The companies I’m reporting are:

MiR

Mobile Industrial Robots (MiR) featured the company’s latest innovations in autonomous mobile robots (AMRs), including the first U.S. showing of its new artificial intelligence (AI)-enabled MiR1200 Pallet Jack and a preview of a generative AI-powered version of its MiR Insights analytics software. MiR will also showcase a mobile collaborative robot (cobot) that integrates a MiR250 AMRs with a cobot from sister company Universal Robots, a complete solution that enables the cobots to automatically and safely perform different tasks at different workstations. 

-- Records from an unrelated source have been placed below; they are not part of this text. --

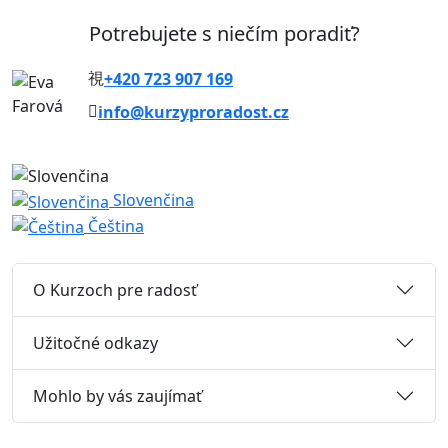
Potrebujete s niečím poradiť?
+420 723 907 169
info@kurzyproradost.cz
Slovenčina
Čeština
O Kurzoch pre radosť
Užitočné odkazy
Mohlo by vás zaujímať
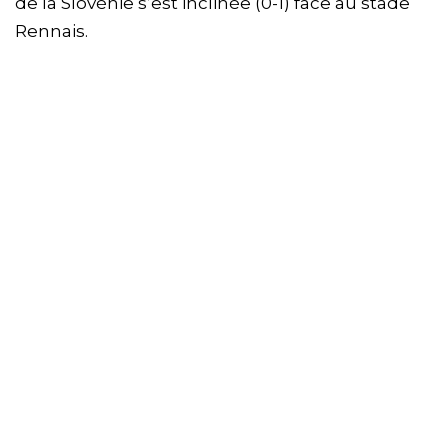
de la Slovénie s’est inclinée (0-1) face au stade
Rennais.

With advanced AI pallet detection powered by NVIDIA Jetson AGX Orin, MiR1200 Pallet Jack uses 3D vision to identify pallets and then pick up and deliver pallets with unprecedented precision.

The new AI-focused advancements to MiR Insights will enable fleet owners to not only track and analyze the operations of their robots and obtain actionable insights they can use to improve the robots’ performance but more easily find and engage with the data.

Kawasaki

Kawasaki Robotics offered a first look at its new family of collaborative robots (cobots) at Automate 2024. Powered with partner NEURA Robotics’ robotic assistant platform, the CL Series combines the safety and intuitiveness that standard cobots are known for with a solid, robust design that unlocks the speed and productivity of industrial robotics to offer limitless user flexibility.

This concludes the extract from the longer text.